Similar results for peak plasma levels and half-life were found following 7 consecutive daily oral doses of ABS at 30 mg/kg bw. In the monkeys, the highest concentration of radiolabeled ABS 2 hours after the last dose was found in the stomach (239 μg/g). At this time, high concentrations were found also in the intestinal tract, kidney and liver. Moderate levels were seen in the lungs, pancreas, adrenal and pituitary glands. At 24 hours, high levels seen in the intestinal tract (256 μg/g) and liver were the only levels that exceeded that of plasma. Levels in other tissues lower than plasma indicated no specific tissue-specific accumulation or localization of ABS and/or metabolites (Cresswell et al, 1978).

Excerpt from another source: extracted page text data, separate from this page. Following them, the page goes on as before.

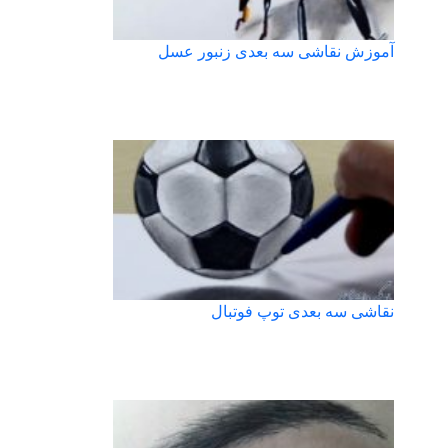
آموزش نقاشی سه بعدی زنبور عسل
نقاشی سه بعدی توپ فوتبال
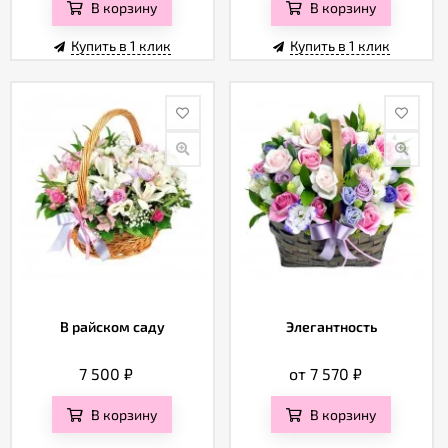
В корзину
В корзину
Купить в 1 клик
Купить в 1 клик
В райском саду
Элегантность
7 500
₽
от 7 570
₽
В корзину
В корзину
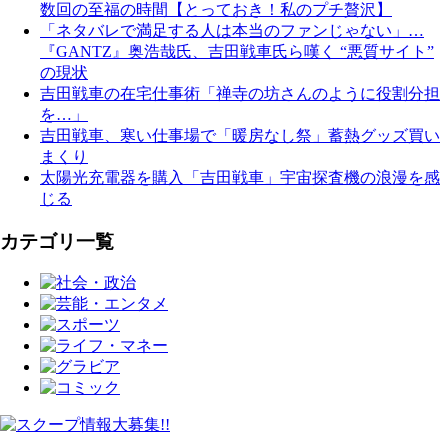
数回の至福の時間【とっておき！私のプチ贅沢】
「ネタバレで満足する人は本当のファンじゃない」…
『GANTZ』奥浩哉氏、吉田戦車氏ら嘆く “悪質サイト”
の現状
吉田戦車の在宅仕事術「禅寺の坊さんのように役割分担
を…」
吉田戦車、寒い仕事場で「暖房なし祭」蓄熱グッズ買い
まくり
太陽光充電器を購入「吉田戦車」宇宙探査機の浪漫を感
じる
カテゴリ一覧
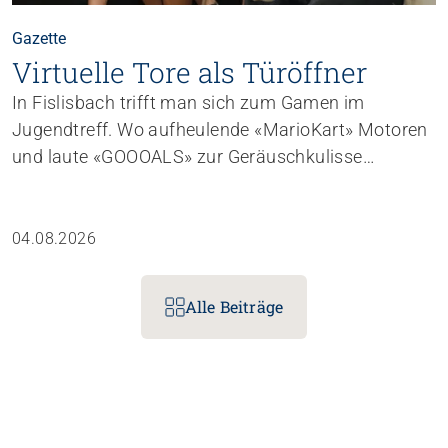
Gazette
Virtuelle Tore als Türöffner
In Fislisbach trifft man sich zum Gamen im
Jugendtreff. Wo aufheulende «Mario­Kart»­ Motoren
und laute «GOOOALS» zur Geräuschkulisse
gehören, entstehen – unauffälliger – auch
Gemeinschaft, Vertrauen und vielseitige
Lernmomente.
04.08.2026
Alle Beiträge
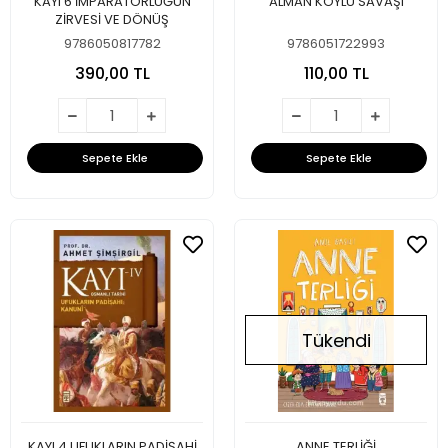
KAYI 6 İMPARATORLUĞUN
ALMAN KÖYLÜ SAVAŞI
ZİRVESİ VE DÖNÜŞ
9786050817782
9786051722993
390,00 TL
110,00 TL
Sepete Ekle
Sepete Ekle
Tükendi
KAYI 4 UFUKLARIN PADİŞAHİ
ANNE TERLİĞİ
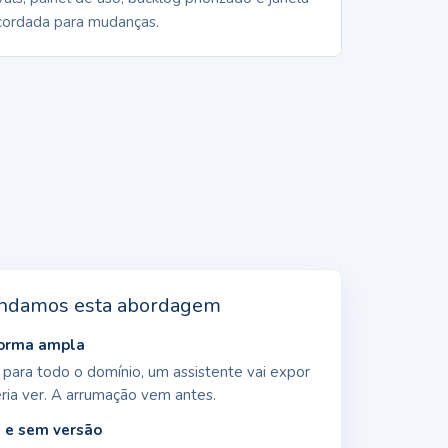
cordada para mudanças.
ndamos esta abordagem
forma ampla
 para todo o domínio, um assistente vai expor
ia ver. A arrumação vem antes.
 e sem versão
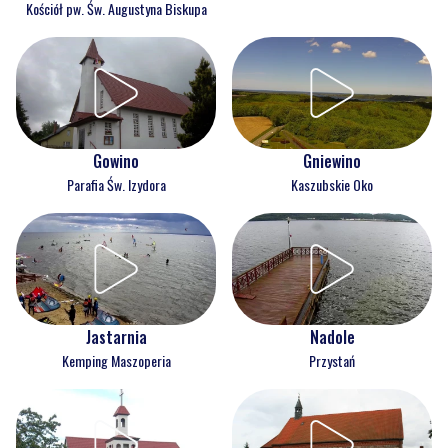
Kościół pw. Św. Augustyna Biskupa
Gowino
Gniewino
Parafia Św. Izydora
Kaszubskie Oko
Jastarnia
Nadole
Kemping Maszoperia
Przystań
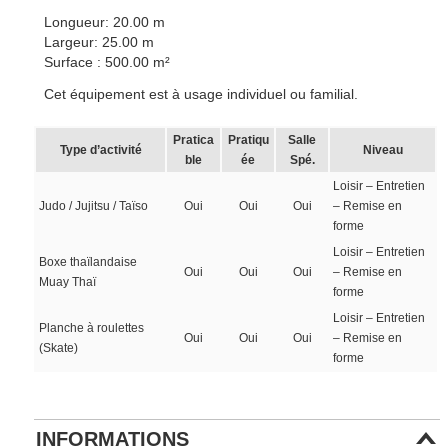
Longueur: 20.00 m
Largeur: 25.00 m
Surface : 500.00 m²
Cet équipement est à usage individuel ou familial.
Pratica
Pratiqu
Salle
Type d’activité
Niveau
ble
ée
Spé.
Loisir – Entretien
Judo / Jujitsu / Taïso
Oui
Oui
Oui
– Remise en
forme
Loisir – Entretien
Boxe thaïlandaise
Oui
Oui
Oui
– Remise en
Muay Thaï
forme
Loisir – Entretien
Planche à roulettes
Oui
Oui
Oui
– Remise en
(Skate)
forme
INFORMATIONS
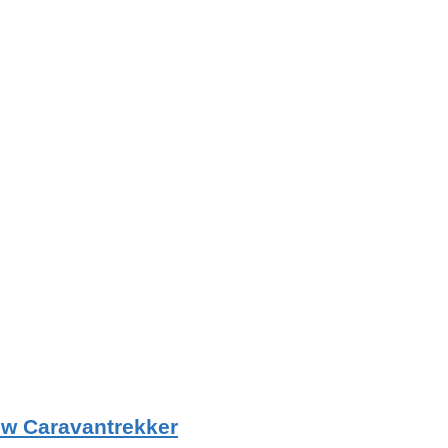
w Caravantrekker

After 7 subcutaneous doses of radiolabeled ABS (1 mg/kg bw/day) highest levels were seen at injection sites (114 μg/g) after 2 hours. At this time, levels between 1 and 2.45 μg/g were seen in the lungs, intestinal tract, spleen, kidney, thyroid and pituitary gland. At 4 hours, tissue levels were generally lower than at 2 hours except for the intestinal tract, kidney and liver, these latter two organs associated with biotransformation and excretion. Levels in the intestinal tract were attributable to biliary excretion. At 24 hours, skin injection sites were the only tissue sites for which levels exceeded that of plasma (Cresswell et al, 1978).

A study of the excretion of single oral or subcutaneous doses of radiolabeled ABS in the rhesus monkey showed almost all but approximately 6% of the oral ABS and around 25% of the subcutaneous ABS excreted via urine or feces within 120 hours. In both instances, excretion occurred predominantly (up to 74%) via the urine (Cresswell et al, 1978).

For three additional metabolism studies identified in the open literature, a five-week oral study using 14C labeled dodecylbenzene sulfonate (DoDBS) in rats is also relevant to assess the potential ADME characteristics of ABS. In this study, 81.8% of administered DoDBS was excreted during the dosing period; 52.4 and 29.4 % in the feces and urine respectively. Low levels of DoDBS were detected in all tissues on termination of the study. A tangential study using a single i.p. injection resulted in the total elimination of 94.5% within 10 days with 84.7% being eliminated in the first 24 hours.

According to Michael (1968), the main metabolites from an orally administered radiolabeled mixture of C10-14 ABS in rats were sulfophenyl butanoic acid and sulfophenyl pentanoic acid, formed via ω-oxidation and ß-oxidation of the parent ABS molecules. From thin layer chromatography, these two molecules were also claimed to be the two metabolites found in urine and two of the four metabolites found in feces in a subsequent test of oral administration of radiolabeled calcium or sodium salts of ABS in rats (Sunakawa et al, 1979, as cited in WHO, 1996).

In rhesus monkeys, thin layer chromatography of urine samples following oral (30 mg/kg bw) or subcutaneous (1 mg/kg bw) administration of radiolabeled ABS showed 5 metabolites (unidentified) and only trace quantities of the original parent compound (Cresswell et al, 1978).

Overall, given the relatively increased hydrophobicity of the higher chain commercial ABS substances, expected low transdermal penetration based on low dermal subchronic toxicity and high levels of metabolism followed by excretion of metabolites, there is little support for significant systemic bioaccumulation of this substance within the body.